### TASK
Using the line that contains "Segment pancreas." as the first line and the last line of the data as the final one, give every line in that range again exactly.

BEGIN DATA FOR REVIEW

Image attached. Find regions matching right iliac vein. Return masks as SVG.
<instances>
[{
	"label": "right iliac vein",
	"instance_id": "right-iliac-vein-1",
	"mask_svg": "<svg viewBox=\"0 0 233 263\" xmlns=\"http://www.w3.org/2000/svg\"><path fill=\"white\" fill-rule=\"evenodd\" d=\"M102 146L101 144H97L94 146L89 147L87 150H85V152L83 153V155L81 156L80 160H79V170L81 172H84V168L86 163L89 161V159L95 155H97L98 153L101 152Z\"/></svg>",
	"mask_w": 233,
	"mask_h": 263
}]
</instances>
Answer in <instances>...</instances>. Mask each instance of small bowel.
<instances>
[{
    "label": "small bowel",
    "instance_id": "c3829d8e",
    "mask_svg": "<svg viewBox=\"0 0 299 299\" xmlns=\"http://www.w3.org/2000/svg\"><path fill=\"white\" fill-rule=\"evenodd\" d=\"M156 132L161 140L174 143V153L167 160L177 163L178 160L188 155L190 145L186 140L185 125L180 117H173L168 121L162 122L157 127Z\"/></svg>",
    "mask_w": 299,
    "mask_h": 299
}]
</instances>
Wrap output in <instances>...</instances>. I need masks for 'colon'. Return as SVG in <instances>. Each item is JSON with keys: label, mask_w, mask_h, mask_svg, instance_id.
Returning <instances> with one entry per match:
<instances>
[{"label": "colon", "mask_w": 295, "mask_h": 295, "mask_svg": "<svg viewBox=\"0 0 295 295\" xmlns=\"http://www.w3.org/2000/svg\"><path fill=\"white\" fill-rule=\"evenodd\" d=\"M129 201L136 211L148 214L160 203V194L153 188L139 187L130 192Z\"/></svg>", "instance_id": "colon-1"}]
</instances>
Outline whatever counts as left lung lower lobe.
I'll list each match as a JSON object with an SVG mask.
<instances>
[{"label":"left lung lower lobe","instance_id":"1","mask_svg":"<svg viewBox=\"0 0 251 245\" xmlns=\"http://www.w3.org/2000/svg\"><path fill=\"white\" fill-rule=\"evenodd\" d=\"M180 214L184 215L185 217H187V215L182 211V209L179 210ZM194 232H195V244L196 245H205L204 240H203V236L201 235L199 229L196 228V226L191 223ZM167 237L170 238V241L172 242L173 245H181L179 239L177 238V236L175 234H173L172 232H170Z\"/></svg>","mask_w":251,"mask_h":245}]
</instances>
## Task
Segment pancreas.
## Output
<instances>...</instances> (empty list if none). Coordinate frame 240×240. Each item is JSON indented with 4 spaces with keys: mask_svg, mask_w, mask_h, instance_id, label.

END DATA FOR REVIEW

### SOLVED PROBLEM
Segment pancreas.
## Output
<instances>...</instances> (empty list if none). Coordinate frame 240×240. Each item is JSON indented with 4 spaces with keys: mask_svg, mask_w, mask_h, instance_id, label.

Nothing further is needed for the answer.